My name is Isabella Santoyo from the city of Long Beach. I am a 21-year-old limited speaking autistic who just finished my last required course to earn my high school diploma. Text based AAC (Augmentative and Alternative Communication) changed my life after years of being unable to communicate and not having access to age appropriate academics. Because of my experience in special education, I have made it my mission to advocate for access to a quality education for all students despite their differences. As a self-advocate I am committed to being an agent for change.

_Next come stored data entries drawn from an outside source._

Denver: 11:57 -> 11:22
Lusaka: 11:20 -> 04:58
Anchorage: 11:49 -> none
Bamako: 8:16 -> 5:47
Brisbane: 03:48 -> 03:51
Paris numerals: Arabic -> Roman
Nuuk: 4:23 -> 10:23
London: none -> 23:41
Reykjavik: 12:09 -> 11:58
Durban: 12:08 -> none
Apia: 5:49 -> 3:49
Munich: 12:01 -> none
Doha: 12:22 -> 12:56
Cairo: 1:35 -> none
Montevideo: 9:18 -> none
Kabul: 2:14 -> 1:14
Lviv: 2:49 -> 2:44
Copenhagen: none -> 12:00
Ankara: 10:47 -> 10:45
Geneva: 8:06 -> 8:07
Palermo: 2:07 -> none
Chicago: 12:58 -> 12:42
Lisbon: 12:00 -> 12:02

I am Eren Uno, a 20-year-old non binary person who is currently working towards an adult graduation. I am one of many who didn’t find success in the current school system and was unable to graduate. I struggled to maintain motivation and interest in the materials while struggling with personal issues. I believe UDL could have been life changing for a student like me. In my eyes, every student is capable of success if given the tools for them to flourish. While I pursue education, I work as a line cook and enjoy sewing, volunteering, and video games.
Zandy Wong is a senior at Johns Hopkins University studying public health. She is passionate about creating a world where accessibility is universal and having a disability is celebrated. Currently, her research focuses on contextualizing the accessibility of digital public health responses to the COVID-19 pandemic. She also founded the NextGen Accessibility Initiative, helping over 200,000 youth across 119 countries gain access to accessible education. Previously she served as a Youth Advisor to the U.S. Department of Labor’s Office of Disability Employment Policy.